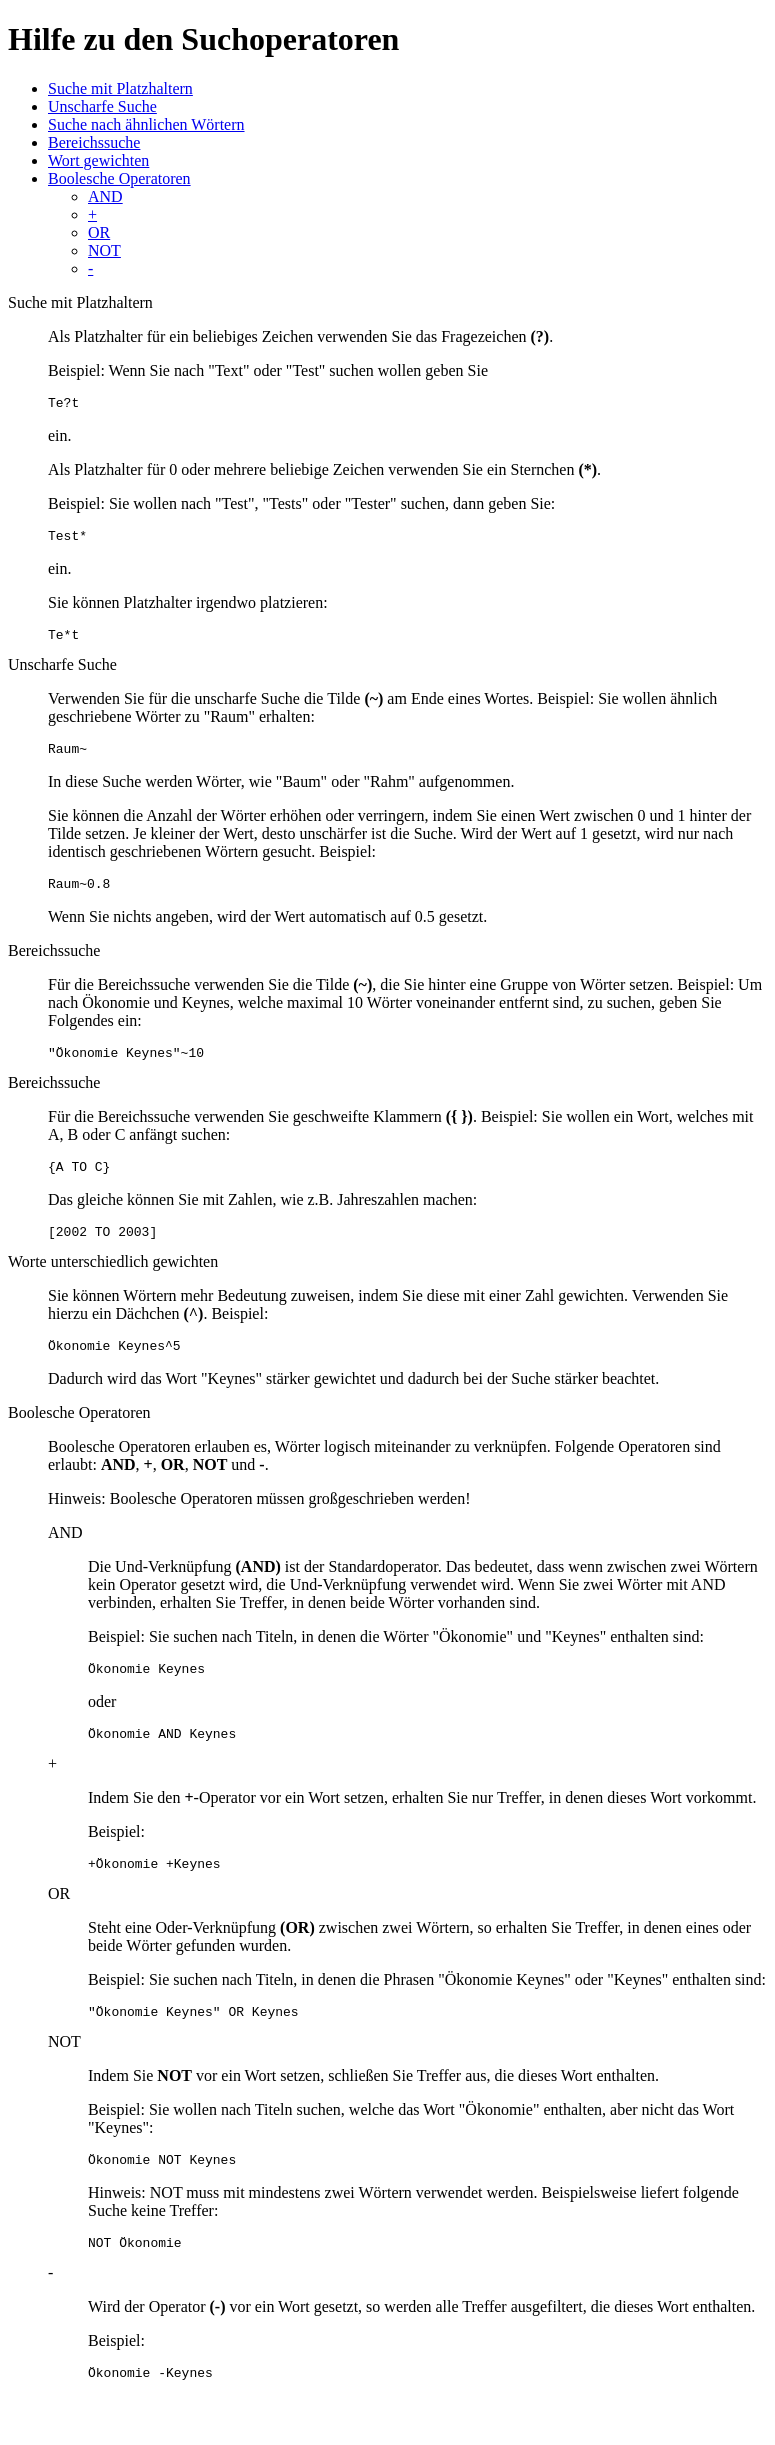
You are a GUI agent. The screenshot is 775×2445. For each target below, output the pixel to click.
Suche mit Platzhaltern (120, 88)
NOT (104, 250)
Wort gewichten (98, 160)
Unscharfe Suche (102, 106)
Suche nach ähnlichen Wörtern (146, 124)
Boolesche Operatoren (119, 178)
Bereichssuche (94, 142)
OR (99, 232)
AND (105, 196)
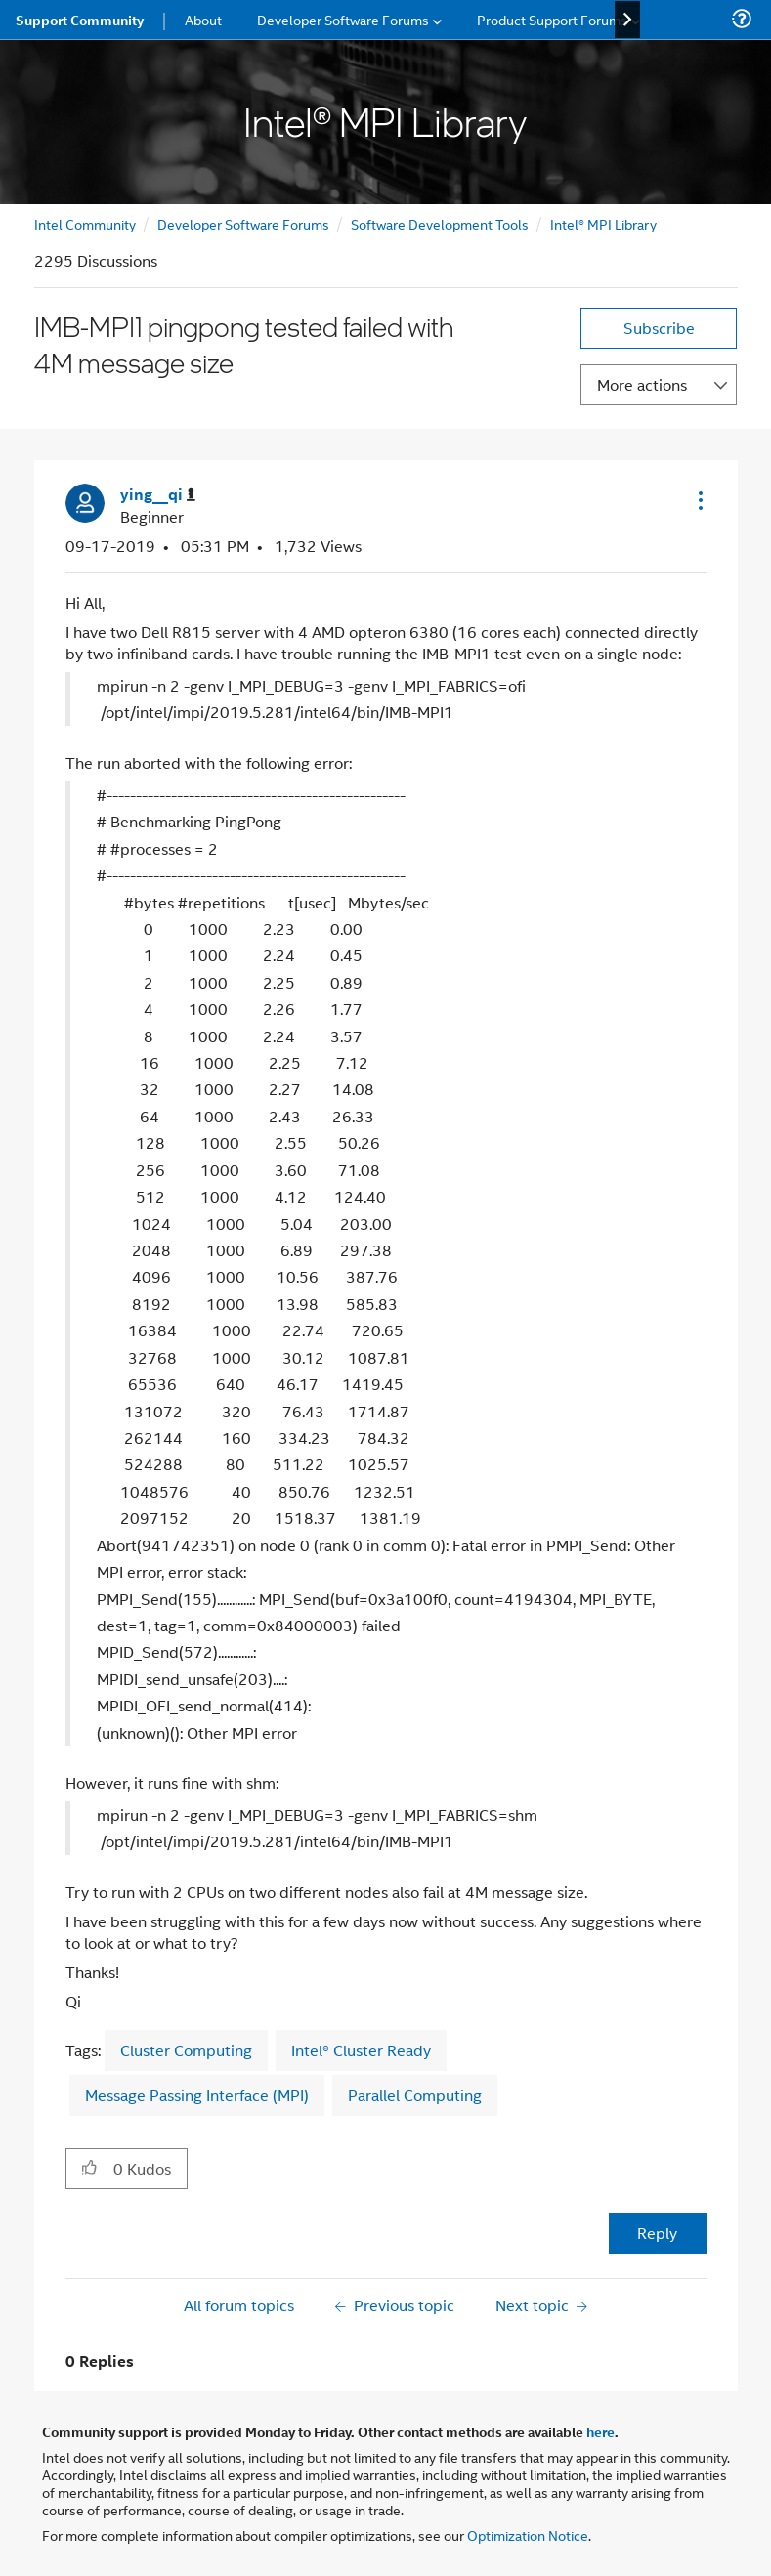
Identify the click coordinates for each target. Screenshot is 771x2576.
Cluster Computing (186, 2050)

==============================

> _WHAT IS NEEDED_:
The entries above are to be restated verbatim, with no pictures carried over.

> _ANSWER SECTION_:
You are a GUI agent. The screenshot is 775×2445. For each target below, output the pixel to click.
Suche mit Platzhaltern (120, 88)
NOT (104, 250)
Wort gewichten (98, 160)
Unscharfe Suche (102, 106)
Suche nach ähnlichen Wörtern (146, 124)
Boolesche Operatoren (119, 178)
Bereichssuche (94, 142)
OR (99, 232)
AND (105, 196)
Identify the click coordinates for each target. Screenshot is 771x2576.
Cluster Computing (186, 2050)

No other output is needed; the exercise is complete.